I’m not getting this right! Nothing is going well! What is happening? I keep asking if this is what failure is about. It is, right? I see why it’s painful. I’m out of breath, I’m choked. What can I do?

I’m telling myself, this is not how things should turn out especially when I know I’m trying to do all I can. The question again is,what is right? Friends are failing me, lover is nowhere to be found, family? They also have their own issues.

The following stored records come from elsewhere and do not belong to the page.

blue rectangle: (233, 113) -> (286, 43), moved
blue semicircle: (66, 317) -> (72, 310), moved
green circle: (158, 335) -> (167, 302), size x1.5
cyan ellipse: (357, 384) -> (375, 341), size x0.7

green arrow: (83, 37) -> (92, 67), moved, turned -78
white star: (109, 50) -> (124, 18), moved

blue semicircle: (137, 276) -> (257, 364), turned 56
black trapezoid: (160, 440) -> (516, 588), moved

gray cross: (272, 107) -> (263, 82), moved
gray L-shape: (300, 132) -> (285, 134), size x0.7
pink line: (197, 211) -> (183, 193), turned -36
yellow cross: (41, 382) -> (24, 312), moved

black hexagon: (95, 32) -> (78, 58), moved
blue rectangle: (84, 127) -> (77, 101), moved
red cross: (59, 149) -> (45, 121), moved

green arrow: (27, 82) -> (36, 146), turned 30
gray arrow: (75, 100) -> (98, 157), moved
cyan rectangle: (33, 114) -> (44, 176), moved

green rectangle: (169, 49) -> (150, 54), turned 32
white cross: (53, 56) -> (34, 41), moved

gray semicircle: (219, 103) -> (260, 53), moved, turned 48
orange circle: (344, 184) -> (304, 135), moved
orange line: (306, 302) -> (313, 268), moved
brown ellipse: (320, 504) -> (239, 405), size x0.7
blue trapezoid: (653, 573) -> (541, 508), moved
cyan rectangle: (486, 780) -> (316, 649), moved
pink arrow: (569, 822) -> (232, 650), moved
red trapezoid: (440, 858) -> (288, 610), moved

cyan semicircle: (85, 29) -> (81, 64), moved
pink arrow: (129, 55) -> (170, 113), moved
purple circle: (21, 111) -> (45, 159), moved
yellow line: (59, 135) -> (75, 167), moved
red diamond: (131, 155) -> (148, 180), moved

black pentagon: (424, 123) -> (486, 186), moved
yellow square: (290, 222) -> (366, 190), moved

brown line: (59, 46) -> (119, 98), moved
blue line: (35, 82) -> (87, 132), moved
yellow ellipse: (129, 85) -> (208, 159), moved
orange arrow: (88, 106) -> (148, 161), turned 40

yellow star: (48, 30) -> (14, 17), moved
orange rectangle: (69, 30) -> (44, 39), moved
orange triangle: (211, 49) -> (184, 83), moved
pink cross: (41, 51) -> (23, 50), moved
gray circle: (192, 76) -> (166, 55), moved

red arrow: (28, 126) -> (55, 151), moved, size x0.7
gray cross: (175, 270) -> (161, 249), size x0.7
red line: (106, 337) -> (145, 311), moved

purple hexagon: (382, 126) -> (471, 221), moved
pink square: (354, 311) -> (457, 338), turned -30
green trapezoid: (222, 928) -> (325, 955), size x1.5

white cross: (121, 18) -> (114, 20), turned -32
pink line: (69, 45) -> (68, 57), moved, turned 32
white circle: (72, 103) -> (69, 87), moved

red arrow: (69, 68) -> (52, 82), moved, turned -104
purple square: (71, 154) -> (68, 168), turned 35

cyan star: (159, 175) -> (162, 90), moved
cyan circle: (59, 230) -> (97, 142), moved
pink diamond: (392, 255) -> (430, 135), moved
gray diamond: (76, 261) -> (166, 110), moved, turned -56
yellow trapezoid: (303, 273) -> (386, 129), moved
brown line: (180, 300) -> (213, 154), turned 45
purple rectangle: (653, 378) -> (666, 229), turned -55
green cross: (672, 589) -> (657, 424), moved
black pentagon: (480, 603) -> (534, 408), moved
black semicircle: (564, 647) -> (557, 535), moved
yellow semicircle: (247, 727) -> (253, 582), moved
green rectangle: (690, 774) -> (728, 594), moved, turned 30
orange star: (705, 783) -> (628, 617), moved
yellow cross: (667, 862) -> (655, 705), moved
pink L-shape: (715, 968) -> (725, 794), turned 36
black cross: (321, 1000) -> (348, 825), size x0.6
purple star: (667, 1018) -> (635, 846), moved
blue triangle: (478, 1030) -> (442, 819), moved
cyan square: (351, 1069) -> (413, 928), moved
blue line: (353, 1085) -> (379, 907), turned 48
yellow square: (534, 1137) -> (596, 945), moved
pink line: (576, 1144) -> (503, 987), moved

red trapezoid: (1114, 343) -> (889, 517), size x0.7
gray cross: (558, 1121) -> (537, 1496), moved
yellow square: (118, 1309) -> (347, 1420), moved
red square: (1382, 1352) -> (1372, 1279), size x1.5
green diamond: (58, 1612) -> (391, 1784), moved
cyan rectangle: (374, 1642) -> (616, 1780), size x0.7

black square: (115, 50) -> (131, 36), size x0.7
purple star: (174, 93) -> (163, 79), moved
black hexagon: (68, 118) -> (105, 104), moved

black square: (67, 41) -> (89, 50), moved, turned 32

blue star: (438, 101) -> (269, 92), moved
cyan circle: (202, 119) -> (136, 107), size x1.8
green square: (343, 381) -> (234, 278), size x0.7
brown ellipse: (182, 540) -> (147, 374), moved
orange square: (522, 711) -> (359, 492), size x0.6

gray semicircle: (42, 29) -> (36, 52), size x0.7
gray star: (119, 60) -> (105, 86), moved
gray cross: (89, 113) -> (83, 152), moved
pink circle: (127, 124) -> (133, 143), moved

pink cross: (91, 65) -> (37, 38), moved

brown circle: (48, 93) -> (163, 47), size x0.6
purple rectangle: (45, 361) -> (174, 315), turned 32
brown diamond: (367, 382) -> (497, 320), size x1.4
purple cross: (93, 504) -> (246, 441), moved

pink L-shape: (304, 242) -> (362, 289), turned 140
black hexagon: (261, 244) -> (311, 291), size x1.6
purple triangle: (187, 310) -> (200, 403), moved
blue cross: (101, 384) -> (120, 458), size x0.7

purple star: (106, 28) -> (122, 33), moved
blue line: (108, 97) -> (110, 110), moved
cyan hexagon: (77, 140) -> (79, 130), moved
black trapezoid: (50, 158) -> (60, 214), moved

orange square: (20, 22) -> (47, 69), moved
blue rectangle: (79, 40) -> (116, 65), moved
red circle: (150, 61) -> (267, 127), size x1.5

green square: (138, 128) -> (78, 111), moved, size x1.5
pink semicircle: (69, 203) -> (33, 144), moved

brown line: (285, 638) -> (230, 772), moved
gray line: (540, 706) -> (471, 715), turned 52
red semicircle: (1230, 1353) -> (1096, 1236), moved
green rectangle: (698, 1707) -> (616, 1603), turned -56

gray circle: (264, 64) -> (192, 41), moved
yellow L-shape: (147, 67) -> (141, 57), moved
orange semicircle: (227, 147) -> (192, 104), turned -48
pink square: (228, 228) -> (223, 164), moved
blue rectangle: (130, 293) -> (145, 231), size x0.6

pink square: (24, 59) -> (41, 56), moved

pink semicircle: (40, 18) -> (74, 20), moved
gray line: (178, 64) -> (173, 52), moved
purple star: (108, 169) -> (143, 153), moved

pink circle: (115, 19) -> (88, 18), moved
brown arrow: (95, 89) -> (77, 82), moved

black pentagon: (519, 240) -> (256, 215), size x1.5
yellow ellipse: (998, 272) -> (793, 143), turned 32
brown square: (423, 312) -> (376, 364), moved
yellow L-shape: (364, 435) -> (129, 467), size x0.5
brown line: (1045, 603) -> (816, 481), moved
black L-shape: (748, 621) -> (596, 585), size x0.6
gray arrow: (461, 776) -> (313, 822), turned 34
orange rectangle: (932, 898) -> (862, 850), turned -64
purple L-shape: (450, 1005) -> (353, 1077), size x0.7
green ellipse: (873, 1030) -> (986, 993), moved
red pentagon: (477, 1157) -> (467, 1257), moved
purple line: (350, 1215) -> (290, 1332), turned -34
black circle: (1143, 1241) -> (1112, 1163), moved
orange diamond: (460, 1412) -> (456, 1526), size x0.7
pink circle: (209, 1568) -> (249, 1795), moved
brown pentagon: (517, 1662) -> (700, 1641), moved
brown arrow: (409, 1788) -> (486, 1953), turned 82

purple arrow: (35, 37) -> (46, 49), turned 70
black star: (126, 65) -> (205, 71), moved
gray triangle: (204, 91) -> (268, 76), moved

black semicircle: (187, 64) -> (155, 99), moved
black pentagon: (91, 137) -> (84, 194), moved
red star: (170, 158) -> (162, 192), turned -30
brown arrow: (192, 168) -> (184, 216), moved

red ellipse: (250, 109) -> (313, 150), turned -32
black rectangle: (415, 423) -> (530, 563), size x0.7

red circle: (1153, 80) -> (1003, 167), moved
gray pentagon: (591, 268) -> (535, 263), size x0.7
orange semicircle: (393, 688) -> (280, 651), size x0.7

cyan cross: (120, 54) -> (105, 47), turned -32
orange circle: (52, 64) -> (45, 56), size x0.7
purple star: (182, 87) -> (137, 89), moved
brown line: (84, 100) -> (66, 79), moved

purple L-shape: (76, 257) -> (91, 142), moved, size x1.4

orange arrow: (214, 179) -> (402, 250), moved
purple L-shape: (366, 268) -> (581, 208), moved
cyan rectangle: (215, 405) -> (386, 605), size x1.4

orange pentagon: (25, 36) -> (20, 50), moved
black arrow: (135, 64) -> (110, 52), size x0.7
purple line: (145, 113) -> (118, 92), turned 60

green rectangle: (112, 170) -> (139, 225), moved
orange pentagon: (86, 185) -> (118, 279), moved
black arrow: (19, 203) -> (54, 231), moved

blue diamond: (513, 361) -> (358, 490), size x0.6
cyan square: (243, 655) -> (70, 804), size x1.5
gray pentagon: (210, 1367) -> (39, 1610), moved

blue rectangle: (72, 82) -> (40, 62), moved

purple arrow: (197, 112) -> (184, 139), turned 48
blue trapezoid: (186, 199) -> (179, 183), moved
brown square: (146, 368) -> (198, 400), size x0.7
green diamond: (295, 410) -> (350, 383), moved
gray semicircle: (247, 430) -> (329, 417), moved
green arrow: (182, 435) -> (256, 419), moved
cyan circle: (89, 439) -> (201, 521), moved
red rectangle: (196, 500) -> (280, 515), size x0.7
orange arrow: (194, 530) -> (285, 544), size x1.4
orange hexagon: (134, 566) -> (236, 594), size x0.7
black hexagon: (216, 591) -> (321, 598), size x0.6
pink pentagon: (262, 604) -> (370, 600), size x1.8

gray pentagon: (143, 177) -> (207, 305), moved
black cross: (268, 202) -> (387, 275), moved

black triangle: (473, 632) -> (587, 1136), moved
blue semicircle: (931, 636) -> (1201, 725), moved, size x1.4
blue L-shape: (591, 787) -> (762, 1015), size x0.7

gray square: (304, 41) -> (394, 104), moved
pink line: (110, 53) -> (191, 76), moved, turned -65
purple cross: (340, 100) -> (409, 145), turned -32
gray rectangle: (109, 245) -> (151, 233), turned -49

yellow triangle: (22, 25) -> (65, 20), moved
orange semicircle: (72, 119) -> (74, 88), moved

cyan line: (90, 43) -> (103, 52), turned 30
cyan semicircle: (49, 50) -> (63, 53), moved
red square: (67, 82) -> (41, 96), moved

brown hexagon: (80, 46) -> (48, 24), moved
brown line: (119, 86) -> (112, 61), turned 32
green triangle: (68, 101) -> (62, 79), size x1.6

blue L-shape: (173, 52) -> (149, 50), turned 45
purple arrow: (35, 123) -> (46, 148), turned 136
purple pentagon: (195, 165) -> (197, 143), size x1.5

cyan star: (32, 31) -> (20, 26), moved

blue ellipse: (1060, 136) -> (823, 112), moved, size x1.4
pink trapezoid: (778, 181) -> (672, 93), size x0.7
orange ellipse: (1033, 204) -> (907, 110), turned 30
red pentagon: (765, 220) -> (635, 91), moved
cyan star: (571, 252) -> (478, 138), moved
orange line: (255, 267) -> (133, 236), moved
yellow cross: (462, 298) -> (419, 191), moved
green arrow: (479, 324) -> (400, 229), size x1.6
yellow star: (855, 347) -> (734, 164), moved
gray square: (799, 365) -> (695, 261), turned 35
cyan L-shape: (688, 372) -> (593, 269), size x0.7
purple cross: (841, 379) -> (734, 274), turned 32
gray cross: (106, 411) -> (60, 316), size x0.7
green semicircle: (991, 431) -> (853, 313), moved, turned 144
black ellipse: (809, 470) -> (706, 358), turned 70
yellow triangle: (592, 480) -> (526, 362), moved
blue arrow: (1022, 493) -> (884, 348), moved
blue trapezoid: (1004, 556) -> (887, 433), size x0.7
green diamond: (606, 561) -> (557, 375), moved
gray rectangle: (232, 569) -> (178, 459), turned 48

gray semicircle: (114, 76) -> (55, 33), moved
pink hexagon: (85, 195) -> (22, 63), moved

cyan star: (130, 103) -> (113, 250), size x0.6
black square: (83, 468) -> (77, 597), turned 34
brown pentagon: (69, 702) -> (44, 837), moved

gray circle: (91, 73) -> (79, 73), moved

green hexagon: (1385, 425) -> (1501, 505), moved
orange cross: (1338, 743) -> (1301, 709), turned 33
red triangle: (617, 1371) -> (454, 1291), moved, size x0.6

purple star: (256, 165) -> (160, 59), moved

Maybe the question I should be asking myself is why shouldn’t things go wrong? After all, I don’t own all that I have today. It belongs to someone else when I’m gone. If you’re asking, ‘what does she mean by all of this’? You probably are on the right track. Truth be told, I don’t know either.

But then…

This is how I feel after a hard day at work and I get a slap on the face by my boss with words I can’t possibly tell an enemy.

This is how I feel after I pick up my phone everyday to call my ex boyfriend and I get a voicemail prompt.

This is how I feel when I wake up every morning to remind myself of how beautiful I am on the outside, yet I feel ugly inside.

This is how I feel when I keep getting betrayed by loved ones.

This is how I feel every time I promise myself to take a step towards achieving my life goal and I wake up doing a different thing entirely.

This thing called life is full of cracks! ‘Mother Earth, how are you coping’?

However, I’ll remain in it for as long as I can keep filling the cracks and holes that keep breaking.